Tom,
I don't think anyone has seen a meme so it can't be described. It is
usually talked about by the effect it has. The effect of a meme is that the
best ideas are passed on from one person to another.
Because memes might have a certain form or act in a certain way, it might
also be that not only the best ideas get passed on, but the best-formed
memes. That's why I don't think that looking at *how* ideas get passed on
is the best way to study memes (not as good as studying how the meme must be
structured).
I have tried to draw a picture of the way ideas interact with each other so
that certain things might happen...these "things" are the things that memes
are said to do: evolve, get passed on, and change the structure (memeplex)
of the new host in such a way that the meme gets "reproduced" by the host
(the ideas of the host organize themselves the same way that the meme was
organized).
Other offshoots of memetics complicate this picture. Perhaps there is a
memetic structure that might be called "virus" which performs one stage of
the meme's cycle (organize, infect, replicate).

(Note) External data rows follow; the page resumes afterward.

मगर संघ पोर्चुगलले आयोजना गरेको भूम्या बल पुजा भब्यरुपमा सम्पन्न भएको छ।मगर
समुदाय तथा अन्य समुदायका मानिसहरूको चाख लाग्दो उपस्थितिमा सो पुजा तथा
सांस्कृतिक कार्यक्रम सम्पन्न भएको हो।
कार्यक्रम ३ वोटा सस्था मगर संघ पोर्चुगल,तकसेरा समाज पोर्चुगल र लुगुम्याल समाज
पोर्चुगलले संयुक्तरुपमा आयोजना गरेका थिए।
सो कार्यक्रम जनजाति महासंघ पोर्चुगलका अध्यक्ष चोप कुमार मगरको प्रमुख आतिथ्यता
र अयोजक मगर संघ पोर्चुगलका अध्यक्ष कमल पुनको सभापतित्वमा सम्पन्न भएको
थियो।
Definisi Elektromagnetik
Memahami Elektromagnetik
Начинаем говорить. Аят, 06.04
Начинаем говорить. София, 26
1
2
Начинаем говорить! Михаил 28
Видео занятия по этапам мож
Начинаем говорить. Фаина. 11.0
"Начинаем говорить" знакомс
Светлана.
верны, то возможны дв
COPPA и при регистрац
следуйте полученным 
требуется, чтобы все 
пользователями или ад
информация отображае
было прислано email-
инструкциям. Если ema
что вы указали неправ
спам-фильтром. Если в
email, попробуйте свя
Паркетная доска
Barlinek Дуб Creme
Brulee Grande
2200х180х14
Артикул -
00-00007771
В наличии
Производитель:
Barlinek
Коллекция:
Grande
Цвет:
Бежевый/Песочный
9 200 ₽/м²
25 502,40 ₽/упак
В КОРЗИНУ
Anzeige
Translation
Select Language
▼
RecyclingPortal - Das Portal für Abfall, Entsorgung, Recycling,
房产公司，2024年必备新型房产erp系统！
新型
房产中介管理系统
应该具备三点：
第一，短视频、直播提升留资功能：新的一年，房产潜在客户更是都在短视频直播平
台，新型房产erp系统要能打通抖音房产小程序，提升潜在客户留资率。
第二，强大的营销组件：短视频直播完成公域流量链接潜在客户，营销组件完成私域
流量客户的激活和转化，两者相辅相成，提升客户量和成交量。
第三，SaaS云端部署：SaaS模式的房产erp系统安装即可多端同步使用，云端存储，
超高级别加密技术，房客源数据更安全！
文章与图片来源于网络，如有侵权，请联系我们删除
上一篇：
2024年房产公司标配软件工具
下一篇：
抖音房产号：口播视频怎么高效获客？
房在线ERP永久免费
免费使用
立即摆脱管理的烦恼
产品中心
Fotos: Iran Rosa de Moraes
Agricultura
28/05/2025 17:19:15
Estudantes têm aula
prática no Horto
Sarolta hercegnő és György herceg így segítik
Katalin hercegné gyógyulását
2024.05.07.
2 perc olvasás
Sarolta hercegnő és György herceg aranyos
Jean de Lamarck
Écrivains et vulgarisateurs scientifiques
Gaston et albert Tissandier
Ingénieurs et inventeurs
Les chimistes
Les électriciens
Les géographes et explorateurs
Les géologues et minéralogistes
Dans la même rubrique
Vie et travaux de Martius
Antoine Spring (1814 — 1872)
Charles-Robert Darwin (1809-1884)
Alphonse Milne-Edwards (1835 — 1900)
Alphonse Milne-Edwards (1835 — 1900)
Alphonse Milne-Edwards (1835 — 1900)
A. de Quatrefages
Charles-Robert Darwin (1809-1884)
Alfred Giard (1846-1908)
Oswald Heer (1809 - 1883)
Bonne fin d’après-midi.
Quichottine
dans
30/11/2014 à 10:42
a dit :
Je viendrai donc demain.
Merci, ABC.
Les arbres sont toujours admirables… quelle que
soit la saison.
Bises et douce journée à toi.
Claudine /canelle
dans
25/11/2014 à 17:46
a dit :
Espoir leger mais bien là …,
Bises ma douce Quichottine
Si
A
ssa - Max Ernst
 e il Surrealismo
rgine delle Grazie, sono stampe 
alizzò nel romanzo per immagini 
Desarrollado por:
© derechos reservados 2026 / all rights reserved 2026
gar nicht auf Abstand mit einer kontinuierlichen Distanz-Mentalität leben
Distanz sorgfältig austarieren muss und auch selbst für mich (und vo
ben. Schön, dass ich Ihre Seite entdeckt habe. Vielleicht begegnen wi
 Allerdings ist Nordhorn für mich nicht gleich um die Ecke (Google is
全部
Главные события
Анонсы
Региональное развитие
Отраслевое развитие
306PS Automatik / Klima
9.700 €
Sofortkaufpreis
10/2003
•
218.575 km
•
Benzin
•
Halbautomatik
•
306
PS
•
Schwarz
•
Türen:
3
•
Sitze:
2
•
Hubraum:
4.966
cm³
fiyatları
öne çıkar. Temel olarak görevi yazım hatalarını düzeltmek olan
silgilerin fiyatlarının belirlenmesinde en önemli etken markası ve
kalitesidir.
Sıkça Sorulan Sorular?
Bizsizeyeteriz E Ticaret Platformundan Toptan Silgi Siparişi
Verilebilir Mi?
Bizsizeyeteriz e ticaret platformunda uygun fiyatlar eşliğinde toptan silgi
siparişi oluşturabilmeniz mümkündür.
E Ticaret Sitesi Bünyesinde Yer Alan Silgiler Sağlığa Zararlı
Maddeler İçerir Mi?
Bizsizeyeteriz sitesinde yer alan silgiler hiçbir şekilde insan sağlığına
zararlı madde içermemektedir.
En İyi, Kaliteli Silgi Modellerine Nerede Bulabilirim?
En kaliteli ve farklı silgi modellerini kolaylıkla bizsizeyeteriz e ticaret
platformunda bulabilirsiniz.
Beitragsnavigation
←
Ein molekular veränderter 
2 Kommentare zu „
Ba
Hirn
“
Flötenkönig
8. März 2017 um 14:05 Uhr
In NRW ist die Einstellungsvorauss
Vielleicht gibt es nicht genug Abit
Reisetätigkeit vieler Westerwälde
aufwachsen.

Saying that "If a meme is
truly as effective
as it can get, then variations will not be passed on..." only suggests that
the first stage meme (organize) should not be the only stage studied--true,
if organize were the sum-total, there would be no infestation and no
replication.
I use "meme" to indicate the first cycle--organization. I have begun to use
"virus" to indicate an infectious meme. I draw different structures to show
organization and infection. These structures are different enough--in my
mind--to make this distinction.
So, I say that a meme is ordered into a "self" unit. I say that a virus is
ordered in such a way that it hooks into another unit. Using viri and DNA,
this would be like saying that DNA evolves by changing into a virus and
infecting "itself" (or another similar unit). None of these distinctions
are disallowed by the current definition of meme (or virus)...and the
distinctions I am making do not change the purported *behavior* of a meme.
I HAVE drawn the structures which would allow for order, transfer, and
replication of these units. I refer to these charts to describe why or why
not the suggestions brought up by members of this list would or would not
work. I have no problem with saying that a meme can be explained by
observing its behavior--transmitting ideas; however, I do not think that the
best interest of memetics is served by saying that the meme IS the idea itself.